Exercise
The answer must be a single number: how many lines of the records below hold the word "Identify".

Saved data entries:
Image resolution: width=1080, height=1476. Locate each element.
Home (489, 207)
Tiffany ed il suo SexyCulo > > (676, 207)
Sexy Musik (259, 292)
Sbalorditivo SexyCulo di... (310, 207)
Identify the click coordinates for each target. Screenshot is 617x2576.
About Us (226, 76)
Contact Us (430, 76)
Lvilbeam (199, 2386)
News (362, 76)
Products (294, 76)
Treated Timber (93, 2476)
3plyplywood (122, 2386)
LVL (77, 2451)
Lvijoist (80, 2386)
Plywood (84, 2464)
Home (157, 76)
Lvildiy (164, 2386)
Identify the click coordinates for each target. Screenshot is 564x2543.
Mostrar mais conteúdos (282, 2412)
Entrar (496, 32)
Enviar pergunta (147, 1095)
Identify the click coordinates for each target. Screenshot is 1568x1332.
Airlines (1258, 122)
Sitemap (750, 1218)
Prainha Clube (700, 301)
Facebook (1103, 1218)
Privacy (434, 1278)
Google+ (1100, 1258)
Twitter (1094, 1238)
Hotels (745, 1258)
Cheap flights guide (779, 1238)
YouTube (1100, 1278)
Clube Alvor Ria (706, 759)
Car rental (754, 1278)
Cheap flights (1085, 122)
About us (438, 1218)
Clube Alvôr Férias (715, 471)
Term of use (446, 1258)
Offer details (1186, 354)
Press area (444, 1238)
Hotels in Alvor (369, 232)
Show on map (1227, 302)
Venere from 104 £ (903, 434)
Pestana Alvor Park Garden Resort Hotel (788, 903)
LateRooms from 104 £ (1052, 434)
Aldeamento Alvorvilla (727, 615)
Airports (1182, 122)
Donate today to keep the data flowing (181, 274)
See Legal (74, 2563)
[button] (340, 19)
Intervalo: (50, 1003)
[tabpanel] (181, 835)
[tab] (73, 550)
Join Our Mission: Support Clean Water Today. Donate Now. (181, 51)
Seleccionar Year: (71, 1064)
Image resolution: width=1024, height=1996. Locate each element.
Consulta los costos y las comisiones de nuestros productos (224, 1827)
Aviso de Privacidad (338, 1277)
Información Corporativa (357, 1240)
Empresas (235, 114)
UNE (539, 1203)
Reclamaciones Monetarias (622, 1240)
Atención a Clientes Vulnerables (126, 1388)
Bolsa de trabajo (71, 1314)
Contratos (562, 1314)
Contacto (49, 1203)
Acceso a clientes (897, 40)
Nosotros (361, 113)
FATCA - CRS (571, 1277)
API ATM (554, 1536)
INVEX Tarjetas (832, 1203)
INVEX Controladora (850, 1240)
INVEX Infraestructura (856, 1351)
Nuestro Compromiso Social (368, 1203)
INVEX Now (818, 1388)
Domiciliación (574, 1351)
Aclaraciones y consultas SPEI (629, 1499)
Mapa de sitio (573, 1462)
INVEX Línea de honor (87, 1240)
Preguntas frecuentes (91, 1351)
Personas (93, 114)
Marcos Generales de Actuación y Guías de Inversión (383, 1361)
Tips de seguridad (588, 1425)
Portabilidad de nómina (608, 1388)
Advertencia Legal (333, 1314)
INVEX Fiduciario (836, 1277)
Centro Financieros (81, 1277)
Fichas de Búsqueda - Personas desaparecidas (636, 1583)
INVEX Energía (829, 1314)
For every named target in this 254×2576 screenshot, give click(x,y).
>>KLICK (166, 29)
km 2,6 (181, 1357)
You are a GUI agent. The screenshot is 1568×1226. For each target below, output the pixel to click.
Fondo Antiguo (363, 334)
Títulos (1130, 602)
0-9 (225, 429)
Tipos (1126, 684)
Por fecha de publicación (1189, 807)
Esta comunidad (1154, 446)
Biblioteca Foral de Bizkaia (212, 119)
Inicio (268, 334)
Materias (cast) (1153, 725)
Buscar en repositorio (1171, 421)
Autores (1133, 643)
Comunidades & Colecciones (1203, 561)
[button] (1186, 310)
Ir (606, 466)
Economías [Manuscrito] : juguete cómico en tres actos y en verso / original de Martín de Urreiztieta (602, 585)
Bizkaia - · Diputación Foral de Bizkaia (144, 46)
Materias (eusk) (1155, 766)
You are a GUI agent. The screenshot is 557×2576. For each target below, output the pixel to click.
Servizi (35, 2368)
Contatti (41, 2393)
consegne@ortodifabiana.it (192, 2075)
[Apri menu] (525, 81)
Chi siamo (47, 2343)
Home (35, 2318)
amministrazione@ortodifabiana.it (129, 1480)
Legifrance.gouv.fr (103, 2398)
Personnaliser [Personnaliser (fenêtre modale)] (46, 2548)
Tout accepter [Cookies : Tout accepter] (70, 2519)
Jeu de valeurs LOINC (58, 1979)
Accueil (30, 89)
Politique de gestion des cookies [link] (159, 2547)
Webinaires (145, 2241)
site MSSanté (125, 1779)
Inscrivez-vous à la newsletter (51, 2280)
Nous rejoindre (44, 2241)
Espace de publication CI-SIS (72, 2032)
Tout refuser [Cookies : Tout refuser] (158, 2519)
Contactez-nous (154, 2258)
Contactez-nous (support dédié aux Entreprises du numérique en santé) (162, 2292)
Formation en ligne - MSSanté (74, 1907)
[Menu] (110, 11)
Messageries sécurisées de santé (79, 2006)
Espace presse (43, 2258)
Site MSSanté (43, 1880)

Result
3